Sing to the Lord, praise his name; proclaim his salvation day after day.
It is with heavy hearts we announce the passing of Alfred Dahl. He will be greatly missed by Bertha (nee Schlichting), his wife of 68 years, daughters Arlene (Bob), Karen, Elizabeth, son Jonathan and his siblings Agnes Epp, John (Louise) and Rudy (Edna). He was predeceased by his parents Jacob and Helen Dahl and sons-in-law James Doran and Uwe Hofmann. He also leaves to mourn sisters and brothers-in-law as well as numerous nieces and nephews.
Born in Winnipeg, he spent his early years working on the family farm near La Salle. In 1950 he married Bertha and continued farming, but also began oboe lessons. As early as 1958, he was playing 2nd Oboe and English Horn in the Winnipeg Symphony. Soon his passion for music compelled him to leave Manitoba to pursue a career in music. He began by conducting the RJC Chorale in Rosthern, Saskatchewan. Three years later, the family moved to Saskatoon where Dad continued conducting bands in the school system as well as the Third Avenue United Church Choir. During this time, he formed the Alfred Dahl Chorale which was featured in CBC radio broadcasts.
In 1967, Dad took up a teaching position in India at Woodstock School, an international world school located in Mussoorie, in the foothills of the Himalayan mountains. There he conducted bands, choirs, the school orchestra and gave private lessons.

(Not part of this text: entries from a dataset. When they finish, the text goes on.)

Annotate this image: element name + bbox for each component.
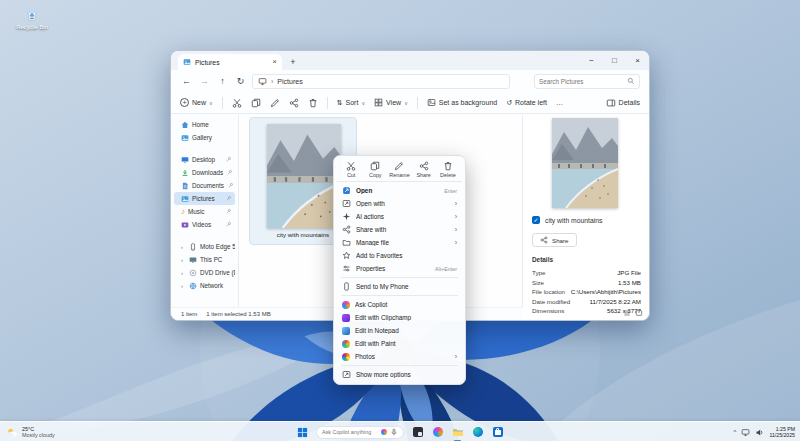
maximize-button[interactable]: □	[603, 51, 626, 70]
network-display-icon[interactable]	[741, 428, 750, 437]
rotate-left-button[interactable]: ↺ Rotate left	[506, 99, 547, 107]
downloads-icon	[181, 169, 189, 177]
search-icon	[627, 77, 635, 85]
quick-cut-button[interactable]: Cut	[340, 161, 362, 178]
list-view-icon[interactable]	[623, 309, 631, 317]
close-button[interactable]: ×	[626, 51, 649, 70]
menu-item-edit-in-notepad[interactable]: Edit in Notepad	[337, 324, 462, 337]
taskbar-search-input[interactable]	[322, 429, 378, 435]
mic-icon[interactable]	[390, 428, 398, 436]
sidebar-item-home[interactable]: Home	[174, 118, 235, 131]
copilot-app-button[interactable]	[431, 426, 444, 439]
menu-item-edit-with-clipchamp[interactable]: Edit with Clipchamp	[337, 311, 462, 324]
pin-icon	[227, 182, 234, 189]
edge-browser-button[interactable]	[471, 426, 484, 439]
thumbnail-view-icon[interactable]	[635, 309, 643, 317]
menu-item-add-to-favorites[interactable]: Add to Favorites	[337, 249, 462, 262]
share-file-button[interactable]: Share	[532, 233, 577, 247]
weather-widget[interactable]: 25°C Mostly cloudy	[6, 422, 55, 441]
sort-label: Sort	[346, 99, 359, 106]
image-icon	[427, 98, 436, 107]
menu-item-edit-with-paint[interactable]: Edit with Paint	[337, 337, 462, 350]
tab-close-icon[interactable]: ×	[272, 58, 277, 66]
taskbar-search[interactable]	[316, 426, 404, 439]
new-icon: +	[180, 98, 189, 107]
sidebar-item-pictures[interactable]: Pictures	[174, 192, 235, 205]
copy-button[interactable]	[251, 98, 261, 108]
sidebar-item-music[interactable]: ♪ Music	[174, 205, 235, 218]
edge-icon	[473, 427, 483, 437]
share-button[interactable]	[289, 98, 299, 108]
microsoft-store-button[interactable]	[491, 426, 504, 439]
file-explorer-button[interactable]	[451, 426, 464, 439]
sidebar-item-videos[interactable]: Videos	[174, 218, 235, 231]
task-view-icon	[413, 427, 423, 437]
menu-item-photos[interactable]: Photos ›	[337, 350, 462, 363]
rename-button[interactable]	[270, 98, 280, 108]
task-view-button[interactable]	[411, 426, 424, 439]
expand-icon[interactable]: ›	[181, 283, 186, 289]
forward-button[interactable]: →	[198, 76, 211, 86]
refresh-button[interactable]: ↻	[234, 76, 247, 86]
tab-bar: Pictures × + − □ ×	[171, 51, 649, 70]
search-box[interactable]	[534, 74, 640, 89]
volume-icon[interactable]	[755, 428, 764, 437]
clock[interactable]: 1:25 PM 11/25/2025	[769, 426, 795, 439]
sidebar-item-gallery[interactable]: Gallery	[174, 131, 235, 144]
menu-item-open[interactable]: Open Enter	[337, 184, 462, 197]
menu-item-manage-file[interactable]: Manage file ›	[337, 236, 462, 249]
back-button[interactable]: ←	[180, 76, 193, 86]
more-options-button[interactable]: …	[556, 99, 563, 106]
minimize-button[interactable]: −	[580, 51, 603, 70]
menu-item-ask-copilot[interactable]: Ask Copilot	[337, 298, 462, 311]
sidebar-item-downloads[interactable]: Downloads	[174, 166, 235, 179]
view-button[interactable]: View ∨	[374, 98, 408, 107]
expand-icon[interactable]: ›	[181, 257, 186, 263]
rename-icon	[394, 161, 404, 171]
selected-checkbox[interactable]: ✓	[532, 216, 540, 224]
sidebar-item-documents[interactable]: Documents	[174, 179, 235, 192]
videos-icon	[181, 221, 189, 229]
menu-item-show-more-options[interactable]: Show more options	[337, 368, 462, 381]
expand-icon[interactable]: ›	[181, 244, 186, 250]
expand-icon[interactable]: ›	[181, 270, 186, 276]
sidebar-item-this-pc[interactable]: › This PC	[174, 253, 235, 266]
cut-button[interactable]	[232, 98, 242, 108]
pin-icon	[225, 156, 232, 163]
delete-icon	[443, 161, 453, 171]
menu-item-properties[interactable]: Properties Alt+Enter	[337, 262, 462, 275]
new-tab-button[interactable]: +	[286, 55, 300, 69]
sort-button[interactable]: ⇅ Sort ∨	[337, 99, 365, 107]
location-icon	[258, 77, 267, 86]
quick-copy-button[interactable]: Copy	[364, 161, 386, 178]
search-input[interactable]	[539, 78, 624, 85]
sidebar-item-dvd-drive[interactable]: › DVD Drive (D:) C	[174, 266, 235, 279]
menu-item-ai-actions[interactable]: AI actions ›	[337, 210, 462, 223]
manage-file-icon	[342, 238, 351, 247]
tab-pictures[interactable]: Pictures ×	[178, 54, 282, 70]
menu-item-send-to-my-phone[interactable]: Send to My Phone	[337, 280, 462, 293]
recycle-bin-shortcut[interactable]: Recycle Bin	[10, 7, 54, 30]
desktop-icon	[181, 156, 189, 164]
breadcrumb[interactable]: › Pictures	[252, 74, 510, 89]
delete-button[interactable]	[308, 98, 318, 108]
quick-delete-button[interactable]: Delete	[437, 161, 459, 178]
navigation-pane: Home Gallery Desktop Downloads	[171, 115, 239, 320]
menu-item-share-with[interactable]: Share with ›	[337, 223, 462, 236]
new-button[interactable]: + New ∨	[180, 98, 213, 107]
quick-actions-row: Cut Copy Rename Share Delete	[337, 159, 462, 182]
set-as-background-button[interactable]: Set as background	[427, 98, 497, 107]
up-button[interactable]: ↑	[216, 76, 229, 86]
details-file-name: city with mountains	[545, 217, 602, 224]
sidebar-item-phone[interactable]: › Moto Edge 50 N	[174, 240, 235, 253]
start-button[interactable]	[296, 426, 309, 439]
copilot-app-icon	[433, 427, 443, 437]
sidebar-item-network[interactable]: › Network	[174, 279, 235, 292]
details-toggle-button[interactable]: Details	[606, 98, 640, 108]
quick-share-button[interactable]: Share	[413, 161, 435, 178]
menu-item-open-with[interactable]: Open with ›	[337, 197, 462, 210]
file-thumbnail	[267, 124, 341, 228]
sidebar-item-desktop[interactable]: Desktop	[174, 153, 235, 166]
tray-chevron-icon[interactable]: ^	[734, 429, 737, 435]
quick-rename-button[interactable]: Rename	[388, 161, 410, 178]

Due to a lack of central heating, the boarding school shut down for three months every winter, and during this hiatus, Dad taught music in the Calcutta School of Music and was the Principal Oboe of the Calcutta Symphony. It was during his time in India that Dad also began his studies of the viola – two of his daughters studied the violin, another daughter the cello, therefore, in order to complete a string quartet, he eagerly took up up the viola. His passion for the repertoire written for the string quartet lasted his lifetime.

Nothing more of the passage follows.